3. Women will have more options for helping their families through remittances
Remittances are a kind of informal philanthropy in which immigrants send earnings back to their country of origin, usually to family members. In the US alone, the remittance industry generates $430 billion dollars per year, with the Philippines and Mexico being largest recipients of funds. But international money transfers can have expensive fees associated with them, are not in real time, and in some cases may be complicated by the legal status of the sender. Blockchain tech would not only make these transfers cheaper and more secure, it would also make the whole process easier on both sides of the equation. Worldwide, women are as likely as men to send remittances and more likely to be on the receiving end of the transfer.
“Right now, Bitcoin is almost purpose-built for the $582 billion international remittances market, where women are half of the senders, and two-thirds of the recipients,” Felix Salmon wrote in an op-ed piece for Splinter News. In the same piece, the writer continues by saying that greater gender parity in Bitcoin/Blockchain will make it even more likely that developers will more fully address issues like remittances that affect women around the world.
4. More start-up capital for women-owned businesses in developing nations
Evidence shows that microloans to women in developing nations have the greatest impact, which is why the microfinance pioneers at Grameen Bank like lending to the ladies. Women use funds better, are more likely to pay them back and tend to adopt healthier lifestyles as their incomes increase. They are also a majorly untapped labor pool, says this article published by the Bill and Melinda Gates Foundation.

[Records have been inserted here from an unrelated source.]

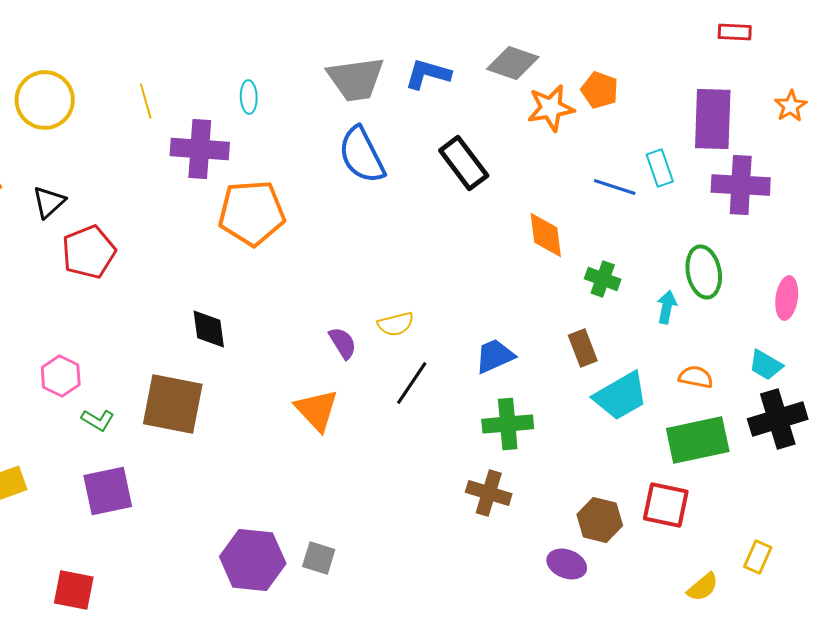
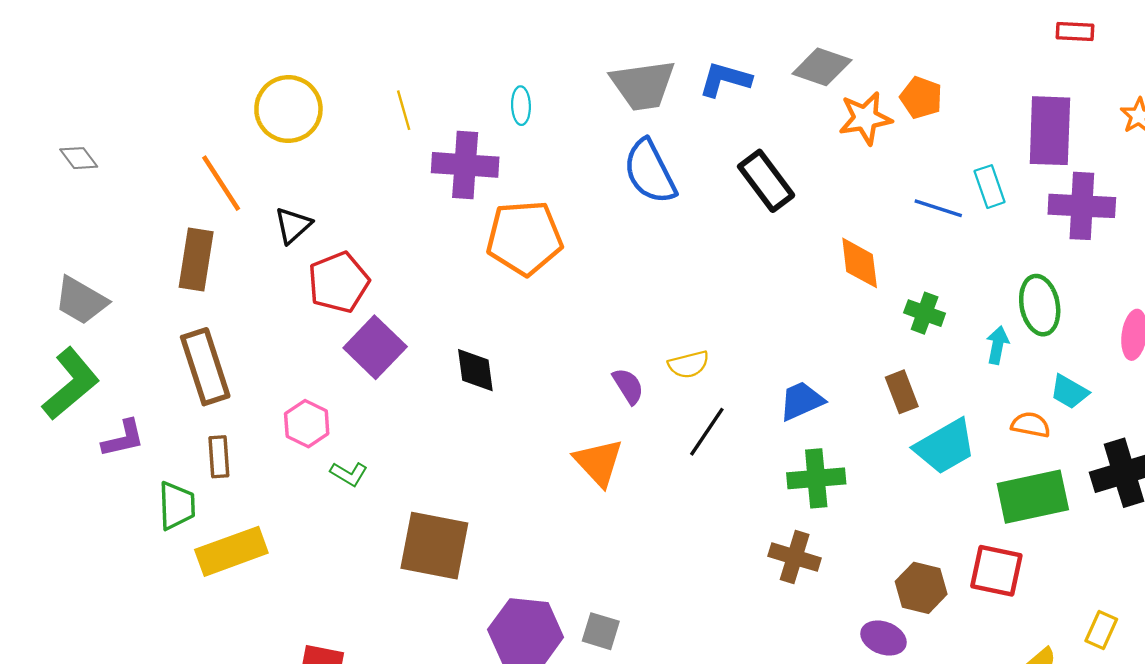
cyan trapezoid: (766, 365) -> (1069, 392), moved
brown square: (173, 404) -> (434, 546), moved
purple square: (108, 491) -> (375, 347), moved, turned -34

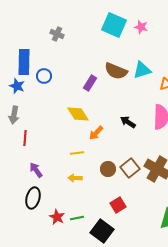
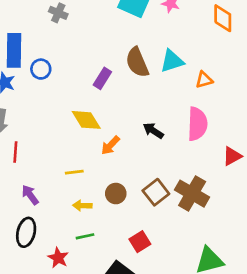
brown semicircle: (116, 71) -> (137, 62), turned 45
yellow line: (77, 153) -> (74, 172), moved
brown circle: (108, 169) -> (116, 194), moved
green line: (77, 218) -> (85, 236), moved

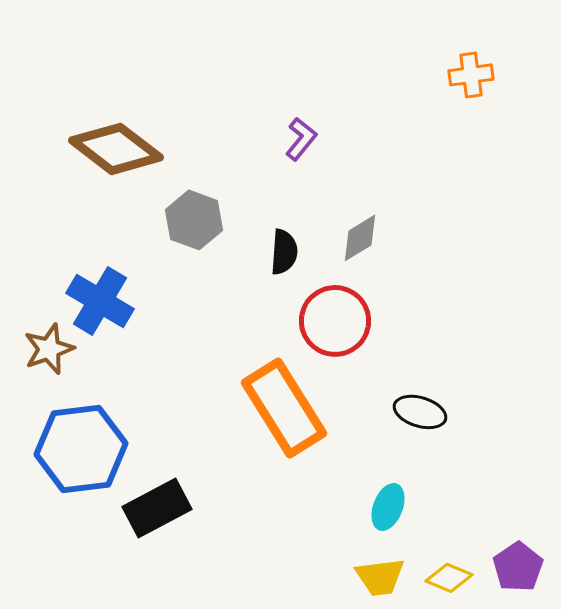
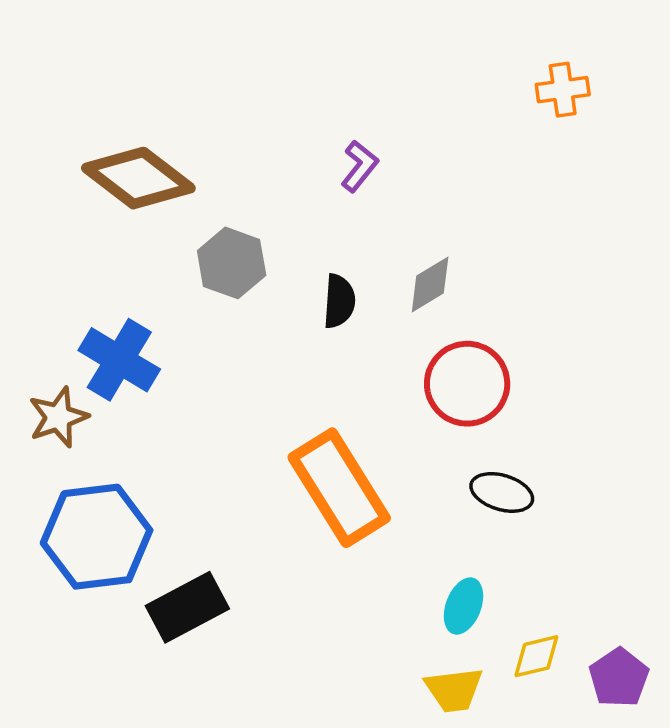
red circle: (335, 321) -> (467, 384), moved
yellow diamond: (449, 578) -> (536, 656), moved, turned -36

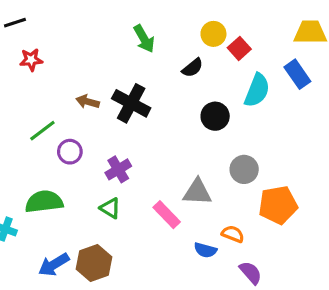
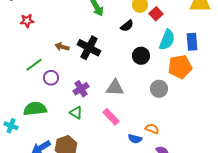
blue rectangle: (297, 74) -> (192, 42), moved, turned 30
gray triangle: (197, 192) -> (115, 88), moved
orange pentagon: (278, 205) -> (180, 67), moved

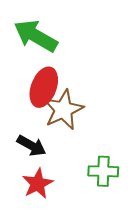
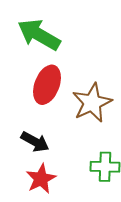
brown star: (63, 110) -> (92, 103), moved

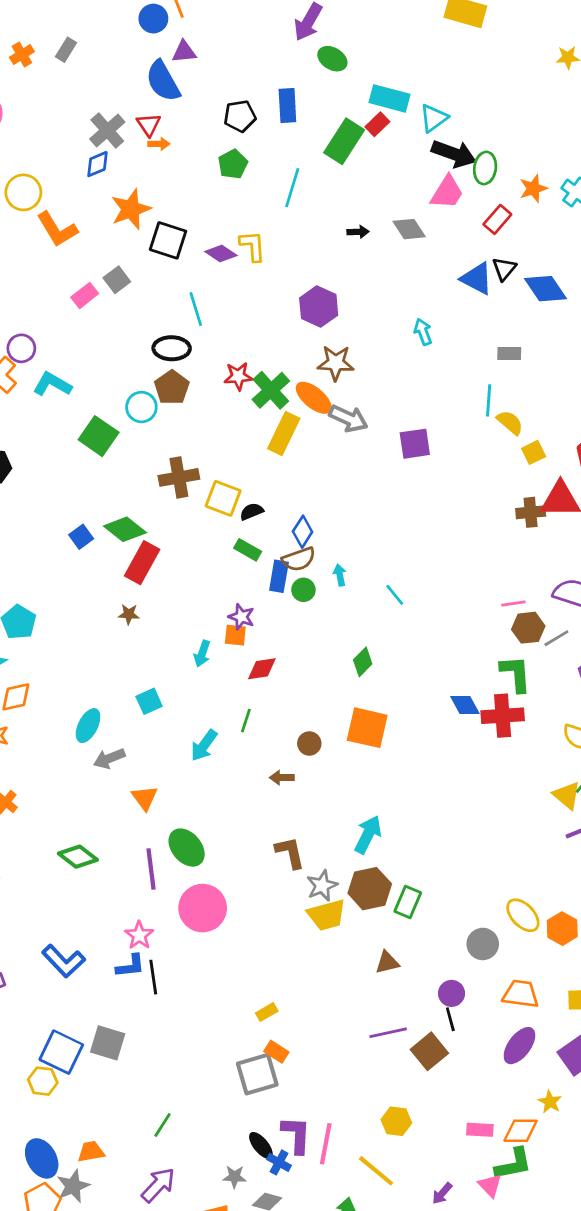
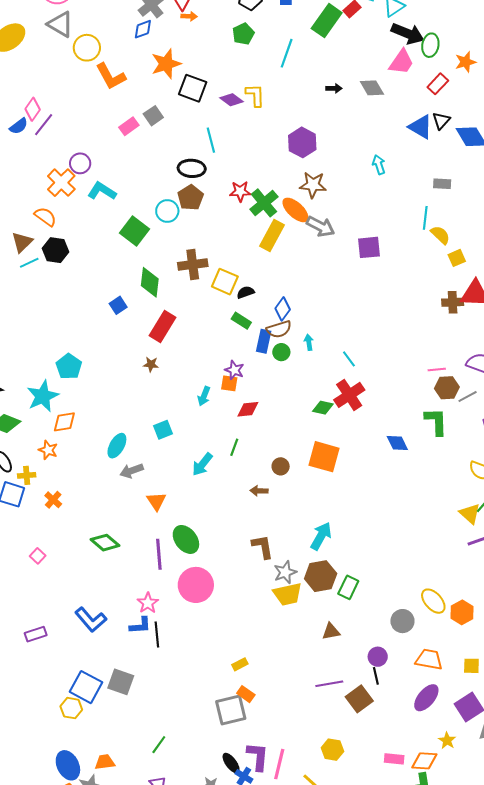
green diamond: (125, 529) -> (150, 282), moved, turned 56
green diamond: (363, 662) -> (323, 408), turned 55
red cross: (503, 716) -> (349, 395), moved, turned -32

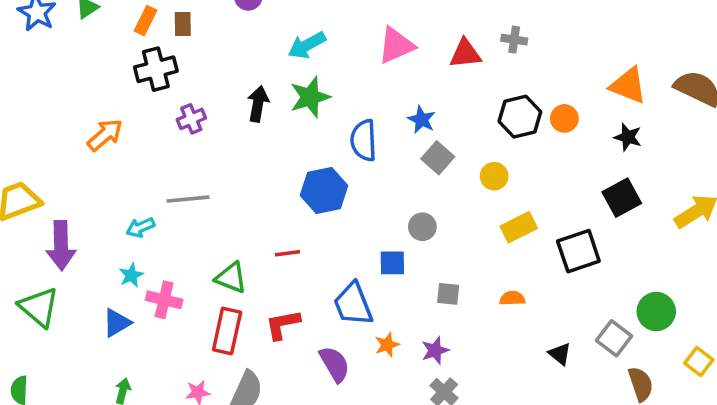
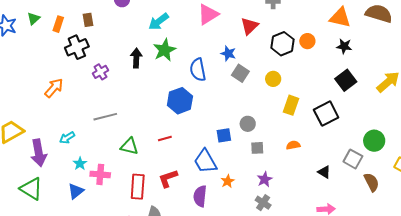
orange rectangle: (145, 21) -> (58, 24), moved
red triangle: (465, 54) -> (250, 26), moved, turned -30
cyan arrow: (140, 227) -> (67, 138), moved
gray circle: (422, 227) -> (248, 124), moved
yellow rectangle: (519, 227) -> (291, 105), turned -36
green triangle: (231, 278) -> (129, 146), moved
purple star: (435, 350) -> (265, 179), moved
purple semicircle: (335, 364) -> (200, 196), turned -135

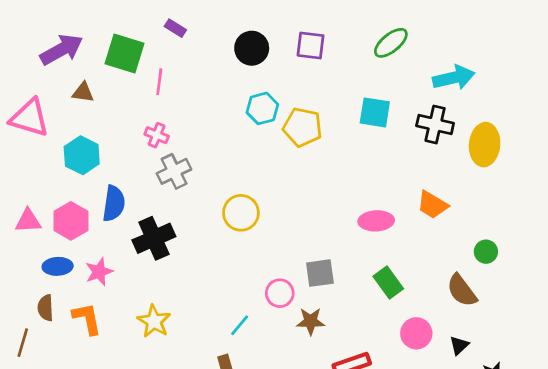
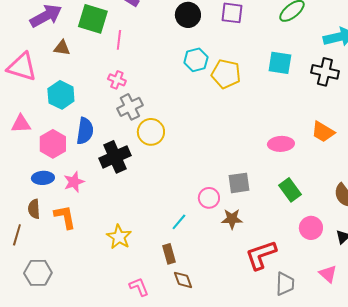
yellow circle: (241, 213) -> (151, 132), moved
pink triangle: (28, 221) -> (21, 124), moved
yellow star: (154, 321) -> (119, 237), moved

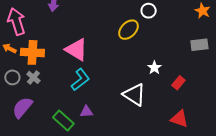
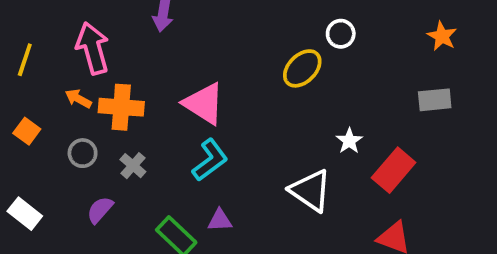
gray cross: (33, 77) -> (133, 166), moved
red rectangle: (178, 83) -> (394, 170), size x1.6
purple semicircle: (22, 107) -> (100, 210), size x0.7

And yet, women are far less likely to receive loans than men, the World Bank tweeted last week.
But Peter Klampka, CEO of Bitcoin Brands Inc, believes cryptocurrencies could help narrow the gender gap when it comes to financial inclusion because of the convenience of microlending Bitcoins by internet or mobile phone.
“With a micro-transaction, I can text you that money and you have it in minutes,” Klampka told Entrepreneur. “It’s fast, cheap and can be universally accepted from anyone at any time.”
5. More start-up capital for women in developed nations
But it’s not just microbusinesses that can benefit from Bitcoin. International coin offerings, or “ICOs” in industry parlance – offer unprecedented opportunities for women to generate serious start-up capital. According to Forbes, “ICOs pose the potential to shift the investment status quo and provide new fundraising opportunities, especially for female founders.”
The same article quotes Jill Richmond, managing partner at ARK ICO Advisors, who said: “For women and others who have been overlooked by Silicon Valley's male-dominated venture capital market, ICOs provide a way for investors to financially participate in the early building of startups.”
And participate they have, despite the relatively high risk associated with this type of fundraising. This year has already brought numerous success stories, from Tezos CEO Kathleen Breitman who raised $232 million last July – “the most ever for an ICO to date,” reported Forbes – to Galia Benartzi who generated a whopping $156 million for her company Bancor in a mere three hours.